1

102 11 0
                                    


"Tembel kıçını yataktan kaldır! Sana bir daha söylemeyeceğim!"

"Git buradan Yeosang, sana gitmeyeceğimi söyledim." San büyük, kabarık mavi yorganının altından homurdandı. Yemek yemeye veya tuvalete gitmeye ihtiyacı olmadıkça yatak odasından çıkabildiği kadar uzun süre ayrılmaya niyeti yoktu.

Birden kapısı açıldı ve duvara çarptı. "Choi San, kovulmuş olman bütün yaz dairemizde somurtacağın anlamına gelmez! Yaşanacak bu kadar çok maceramız varken dünyadan saklanmana izin vermeyeceğim."

"Sikeyim macerayı. Ben sadece kendime acımak istiyorum."

"Olmuyor." Yeosang yorganı kaptı ve tüm gücüyle astı.

San inledi ve tenini öpen soğuk havayı savuşturmak için daha sıkı bir top gibi kıvrıldı ama işe yaramadı. Özellikle Yeosang yatağına yaslanıp San'ın yerinde zıplaması için onu itmeye başladığında.

"Siktir, tamam!" diye tersledi San, şilteye bir şaplak indirip doğrulup oturdu. "Dur artık!"

Yeosang ona gülümsedi. "Bavulunu çoktan topladım. Dolabında kalan tek yedek kıyafet bugün giyeceğin. Git duş al, pis kokuyorsun." Bu son ifadeyle Yeosang odadan ayrıldı.

San inledi ve yatağına geri döndü, kollarını iki yanında iki yana açtı ve ıstırabına bir son vermesi için dua etti. O hiçbir şeydi. Hayatta gerçek bir amacı yoktu. Cehennem, bir kutuyu kaçırdığı ve yanlış şirkete gönderildiği için malzemeleri ayırmak kadar basit bir işten kovuldu. Elbette, bunu ilk kez yapmıyordu... ama her zaman iyi bir iş çıkarmak için elinden gelenin en iyisini yapmıştı.

Gerçi bu onun hayatıydı. Üniversitede dans eğitimi almak için Yeosang ile şehre taşındığından beri San, hayatının kontrolünden çıktığını hissetmişti.
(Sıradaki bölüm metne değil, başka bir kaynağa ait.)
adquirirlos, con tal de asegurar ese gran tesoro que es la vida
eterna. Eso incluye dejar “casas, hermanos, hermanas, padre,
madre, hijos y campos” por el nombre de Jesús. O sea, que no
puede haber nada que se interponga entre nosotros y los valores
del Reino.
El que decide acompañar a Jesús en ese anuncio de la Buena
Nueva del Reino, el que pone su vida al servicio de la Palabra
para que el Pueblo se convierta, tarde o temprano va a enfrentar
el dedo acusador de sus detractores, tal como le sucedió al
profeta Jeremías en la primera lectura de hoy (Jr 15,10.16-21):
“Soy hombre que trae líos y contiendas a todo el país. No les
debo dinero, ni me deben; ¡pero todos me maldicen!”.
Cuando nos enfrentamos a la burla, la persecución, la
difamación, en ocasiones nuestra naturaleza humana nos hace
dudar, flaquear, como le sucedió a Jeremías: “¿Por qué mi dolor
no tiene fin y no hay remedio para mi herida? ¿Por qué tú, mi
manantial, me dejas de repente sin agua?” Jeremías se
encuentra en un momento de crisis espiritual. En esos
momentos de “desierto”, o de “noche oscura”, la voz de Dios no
Buraya Yeosang için geldi. Ve dans etmeyi sevmesine rağmen, ona karşı aynı türden bir tutkusu yoktu.

Ve bu düşünce süreci gülünçtü çünkü San doğal olmayan bir şekilde yetenekliydi, öyle ki, sınıf arkadaşları onlar kadar çaba göstermeyince ona kızdılar.

Bu yüzden okulu bıraktı ve o zamandan beri rastgele işlerde çalışıyordu.

Bir kez daha büyük bir iç çektikten sonra, San elini dağılmış sarı saçlarının arasından geçirdi ve sindi. Hafifçe yağlı bir his, ona en son duş almasının üzerinden gerçekten birkaç gün geçtiğini söylüyordu.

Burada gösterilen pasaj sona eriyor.